Problem details:
Copy each line of the entries that includes the word "path".

Stored data:

------

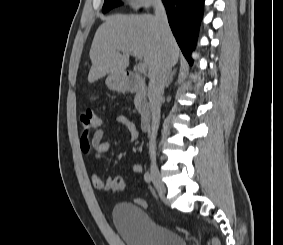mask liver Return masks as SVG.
I'll return each mask as SVG.
<instances>
[{
    "mask_svg": "<svg viewBox=\"0 0 283 245\" xmlns=\"http://www.w3.org/2000/svg\"><path fill=\"white\" fill-rule=\"evenodd\" d=\"M129 51L138 53L143 59L149 78L164 57L172 67L180 56L172 33L162 36L156 16L112 15L95 33L89 52L92 66L88 81L95 82L106 74L122 76L129 66Z\"/></svg>",
    "mask_w": 283,
    "mask_h": 245,
    "instance_id": "1",
    "label": "liver"
}]
</instances>
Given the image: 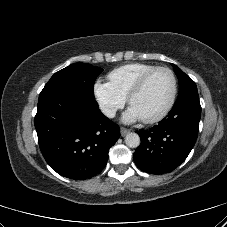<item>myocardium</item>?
Returning a JSON list of instances; mask_svg holds the SVG:
<instances>
[{
  "label": "myocardium",
  "instance_id": "1",
  "mask_svg": "<svg viewBox=\"0 0 227 227\" xmlns=\"http://www.w3.org/2000/svg\"><path fill=\"white\" fill-rule=\"evenodd\" d=\"M158 71H166L168 72V74L171 77V82H172V89H171V95L169 98L168 103L166 104V106L155 116H152L150 118H145V119H141L142 122L146 123V124H153L156 122H159L160 120H162L173 108L176 98H177V93H178V82H177V77L174 73V71L167 67V66H156L152 69H150L149 71L145 72L136 82L135 84L132 86V88L130 89L126 99H127V103L129 105H131V101L133 99V97L138 94L143 87L145 86V84L147 83V81L149 80V78L156 72Z\"/></svg>",
  "mask_w": 227,
  "mask_h": 227
}]
</instances>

------

Task answer:
    "mask_svg": "<svg viewBox=\"0 0 283 245\" xmlns=\"http://www.w3.org/2000/svg\"><path fill=\"white\" fill-rule=\"evenodd\" d=\"M129 51L138 53L143 59L149 78L164 57L172 67L180 56L172 33L162 36L156 16L112 15L95 33L89 52L92 66L88 81L95 82L106 74L122 76L129 66Z\"/></svg>",
  "mask_svg": "<svg viewBox=\"0 0 227 227\" xmlns=\"http://www.w3.org/2000/svg\"><path fill=\"white\" fill-rule=\"evenodd\" d=\"M158 71H166L168 72V74L171 77V82H172V89H171V95L169 98L168 103L166 104V106L155 116H152L150 118H145V119H141L142 122L146 123V124H153L156 122H159L160 120H162L173 108L176 98H177V93H178V82H177V77L174 73V71L167 67V66H156L152 69H150L149 71L145 72L136 82L135 84L132 86V88L130 89L126 99H127V103L129 105H131V101L133 99V97L138 94L143 87L145 86V84L147 83V81L149 80V78L156 72Z\"/></svg>",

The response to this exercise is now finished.